Another Kind of Loving and Beyond the Broken Gate are the first two parts of a trilogy, called
Distant Voices, conceived by the author Sylvie Nickels after moving back from travel journalism to her first love: fiction. What makes them shine amid all the crowd of books published every day is the vividness of the descriptions, the humanity of the characters and of course the stories themselves. Her love for the Balkan countries, her work as a journalist and her passion for people’s stories come beautifully to life in these touching and enjoyable novels.
The first book,
Another Kind of Loving, tells the story of a man and a woman who decide to foster a child from Bosnia. The coming of the little girl in their lives means many different things for each one of them and they subsequently react differently to her existence, letting at times their weakest points come out. Minkie, the young Bosnian girl, serves as a lens, through which the author depicts a view of Middle England from a different perspective. She also serves as a
trait d’union with the second book,
Beyond the Broken Gate. Together with the continuation of Minkie’s story, when she gets back from Bosnia to the UK, two more lives cross hers: Rowena’s, whose grandfather died in WWII - she goes back to the UK from Australia to find her family’s origins - and Luke’s, whose grandfather fought in the First World War after which he was suspected of child abuse.

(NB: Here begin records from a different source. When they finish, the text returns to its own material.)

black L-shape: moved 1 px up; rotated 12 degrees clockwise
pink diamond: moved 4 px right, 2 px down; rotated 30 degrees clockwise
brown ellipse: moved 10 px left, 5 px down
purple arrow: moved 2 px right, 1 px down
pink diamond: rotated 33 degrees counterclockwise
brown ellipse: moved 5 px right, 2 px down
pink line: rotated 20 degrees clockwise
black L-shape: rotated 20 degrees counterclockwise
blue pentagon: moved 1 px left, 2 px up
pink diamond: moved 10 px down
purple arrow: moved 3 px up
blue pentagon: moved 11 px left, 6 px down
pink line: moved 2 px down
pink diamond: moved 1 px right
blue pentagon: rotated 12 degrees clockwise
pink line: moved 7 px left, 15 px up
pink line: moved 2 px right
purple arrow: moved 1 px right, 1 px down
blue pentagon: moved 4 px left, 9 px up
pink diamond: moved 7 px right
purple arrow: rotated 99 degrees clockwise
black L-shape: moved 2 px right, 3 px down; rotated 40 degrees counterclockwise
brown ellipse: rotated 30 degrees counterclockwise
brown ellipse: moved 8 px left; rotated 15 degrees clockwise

Luke looks through his memoirs and tries to rebuild his granddad’s experiences to redeem his reputation and his memory. These three existences, all with an indirect wartime experience, run parallel and cross at times in the small English village of Daerley Green, Oxfordshire, from which the
personae of the books will move in search of their roots.
Once again, within
Beyond the Broken Gate the war is not only an echo. In the aftermath of September 2001, whose destructive meaning is where the title comes from, all the characters are affected by their own war and feel its consequence in their personal ways. The wars and the characters’ reaction to them represent a perfect portrait of the cause/effect cycle, where each single event has its consequences. In Sylvie Nickels’ works, these consequences gently intermingle and naturally turn out to be the stories of her characters. Sylvie’s experience and talent as a travel writer are visible; but she also shows great narrative skills and the ability of putting together a highly involving and compelling story.
The third book,
Long Shadows, is available from March 2010.